Segment Start: DATA SHOWN
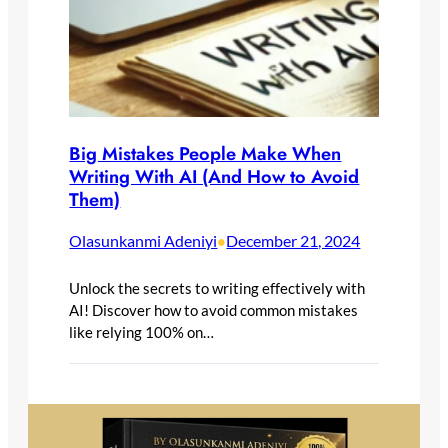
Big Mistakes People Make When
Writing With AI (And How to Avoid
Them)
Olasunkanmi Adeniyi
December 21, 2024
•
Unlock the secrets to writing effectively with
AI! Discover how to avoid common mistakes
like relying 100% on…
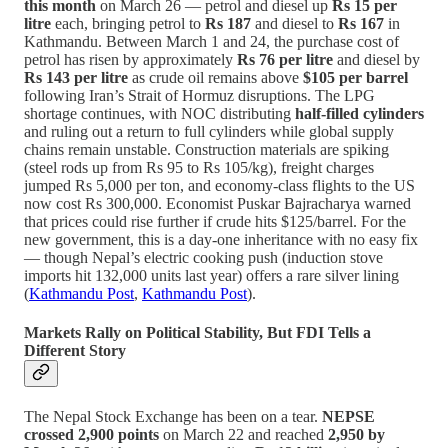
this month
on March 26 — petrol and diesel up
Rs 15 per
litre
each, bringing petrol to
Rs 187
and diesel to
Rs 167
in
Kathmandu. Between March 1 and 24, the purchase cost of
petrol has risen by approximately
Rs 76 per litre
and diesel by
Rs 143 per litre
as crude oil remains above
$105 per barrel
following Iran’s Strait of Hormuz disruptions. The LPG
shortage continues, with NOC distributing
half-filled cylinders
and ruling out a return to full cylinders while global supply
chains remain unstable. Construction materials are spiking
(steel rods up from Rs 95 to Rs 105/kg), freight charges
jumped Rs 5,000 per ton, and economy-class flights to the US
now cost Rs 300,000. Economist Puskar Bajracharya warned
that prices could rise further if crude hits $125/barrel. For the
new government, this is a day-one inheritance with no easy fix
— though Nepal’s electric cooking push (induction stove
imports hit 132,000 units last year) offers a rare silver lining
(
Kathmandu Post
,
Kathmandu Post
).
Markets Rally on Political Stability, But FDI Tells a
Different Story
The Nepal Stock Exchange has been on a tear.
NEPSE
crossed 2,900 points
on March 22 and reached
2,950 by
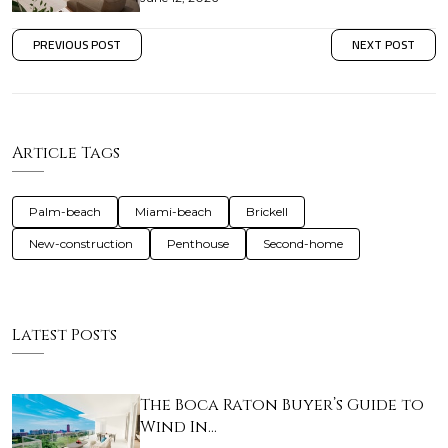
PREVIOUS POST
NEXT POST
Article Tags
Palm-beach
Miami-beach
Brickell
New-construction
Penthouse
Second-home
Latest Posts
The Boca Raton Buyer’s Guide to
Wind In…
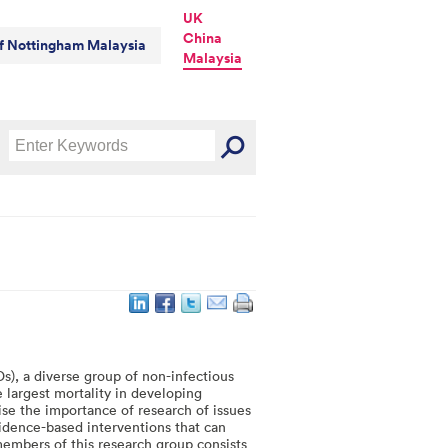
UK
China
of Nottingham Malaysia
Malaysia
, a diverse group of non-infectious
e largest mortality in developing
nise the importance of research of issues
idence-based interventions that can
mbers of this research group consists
Segment End: DATA SHOWN
Report, as a bare number, how many lines above contain the string "research".

SOLUTION TO THIS TASK: 2